Why can’t I upload files larger than 5GB?
Valohai requires an additional role in your AWS S3 Data Store configuration to be able to upload large files from executions.
Follow the docs how-to guide to configure the role in AWS and then update your Data Store configuration in Valohai to include the multipart role.
Why am I getting Network Error when uploading a file?
You can upload files that are less than 5GB through Valohai’s data upload tab. Large files should be uploaded directly using your cloud provider’s tools.
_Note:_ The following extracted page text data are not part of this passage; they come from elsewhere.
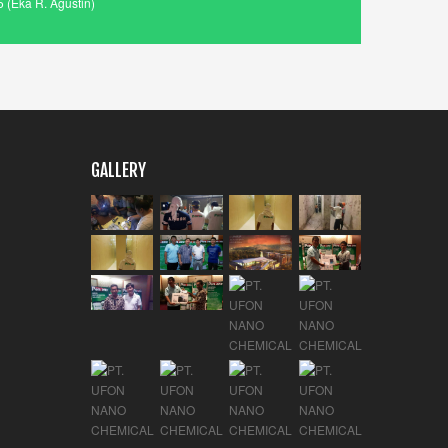
 (Eka R. Agustin)
GALLERY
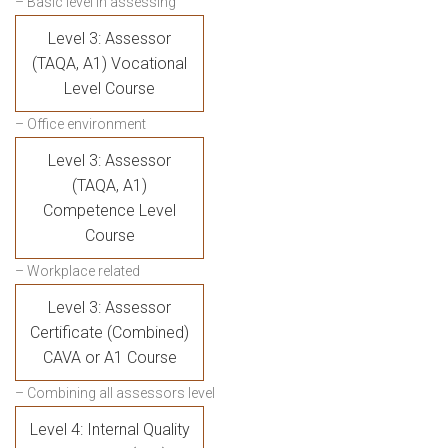
– Basic level in assessing
Level 3: Assessor
(TAQA, A1) Vocational
Level Course
– Office environment
Level 3: Assessor
(TAQA, A1)
Competence Level
Course
– Workplace related
Level 3: Assessor
Certificate (Combined)
CAVA or A1 Course
– Combining all assessors level
Level 4: Internal Quality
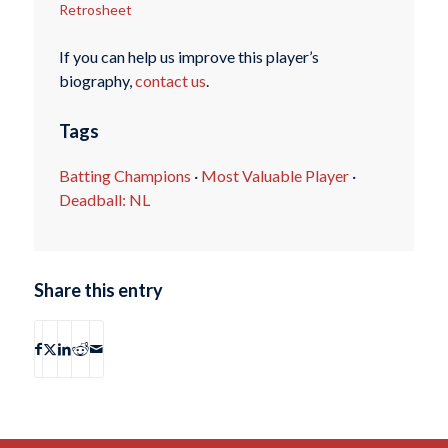
Retrosheet
If you can help us improve this player’s
biography,
contact us
.
Tags
Batting Champions
·
Most Valuable Player
·
Deadball: NL
Share this entry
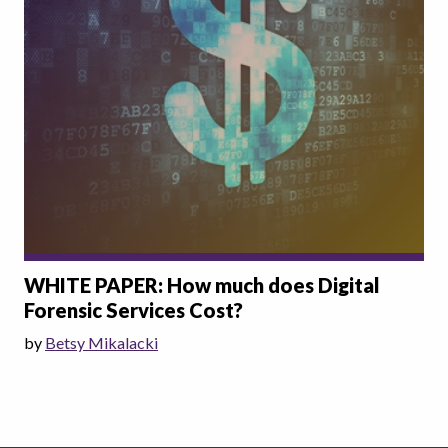
WHITE PAPER: How much does Digital
Forensic Services Cost?
by
Betsy Mikalacki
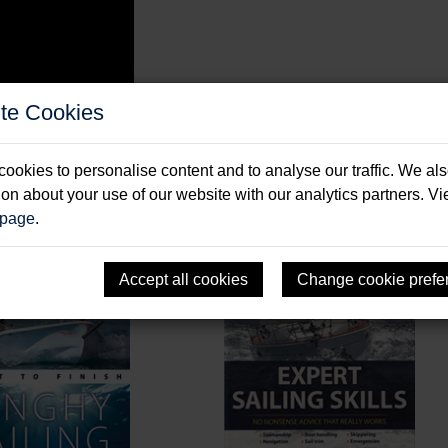
te Cookies
ookies to personalise content and to analyse our traffic. We al
ion about your use of our website with our analytics partners. V
 page
.
Accept all cookies
Change cookie prefe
A common reason for a network error is that you haven’t defined the CORS policy for your cloud object storage. Check our documentation for details on how to configure your object data store.
How can I find the latest production version of my model file?
We suggest using an alias to keep track of the latest version of a specific file.
Data aliases are aliases to Valohai datum URLs, enabling you to update the data being used without any changes to code. You can create a data alias in your project and use it as an input for your executions.
Create an alias in the web app
- Open your project
- Open the Data tab
- Open the Aliases tab
- Select Create a new datum alias
- Give the alias a name (for example dataset-a-latest) and select which file should the alias point to
- Now you can use
datum://dataset-a-latest
as an input for your execution. Valohai will resolve it to the file that is currently marked for that alias and run the job with that specific file.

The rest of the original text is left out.